What needs to be done>
Of the entries below, repeat exactly only those lines from the one containing "n und die Wohnung wird mit" through the last line, with pictures omitted.
[Source material Boundary: Start]
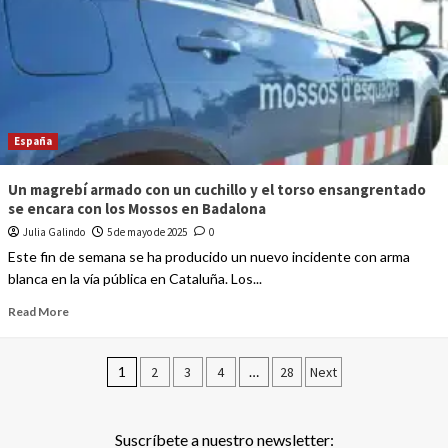
España
Un magrebí armado con un cuchillo y el torso ensangrentado
se encara con los Mossos en Badalona
Julia Galindo
5 de mayo de 2025
0
Este fin de semana se ha producido un nuevo incidente con arma
blanca en la vía pública en Cataluña. Los...
Read More
1
2
3
4
…
28
Next
Suscríbete a nuestro newsletter:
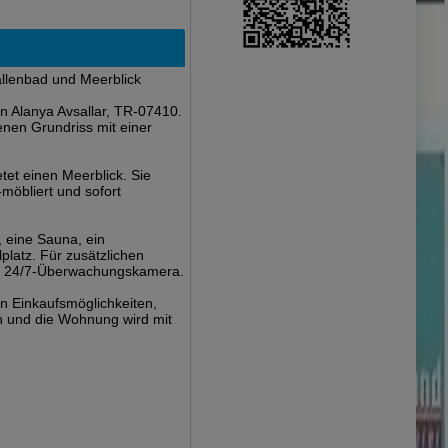
llenbad und Meerblick
n Alanya Avsallar, TR-07410.
nen Grundriss mit einer
tet einen Meerblick. Sie
möbliert und sofort
 eine Sauna, ein
lplatz. Für zusätzlichen
ine 24/7-Überwachungskamera.
on Einkaufsmöglichkeiten,
n und die Wohnung wird mit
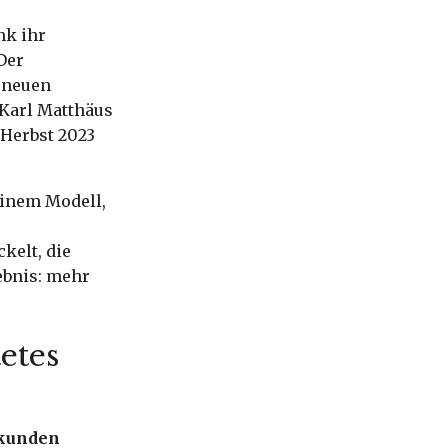
nk ihr
Der
 neuen
Karl Matthäus
 Herbst 2023
einem Modell,
kelt, die
ebnis: mehr
etes
tkunden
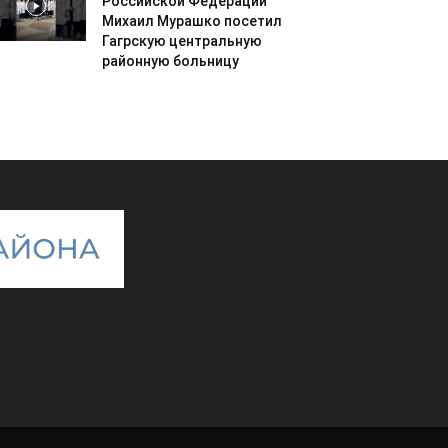
Российской Федерации
Михаил Мурашко посетил
Гагрскую центральную
районную больницу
[Source material Boundary: End]
Solved exercise>
n und die Wohnung wird mit
nk ihr
Der
 neuen
Karl Matthäus
 Herbst 2023
einem Modell,
kelt, die
ebnis: mehr
etes
tkunden
Российской Федерации
Михаил Мурашко посетил
Гагрскую центральную
районную больницу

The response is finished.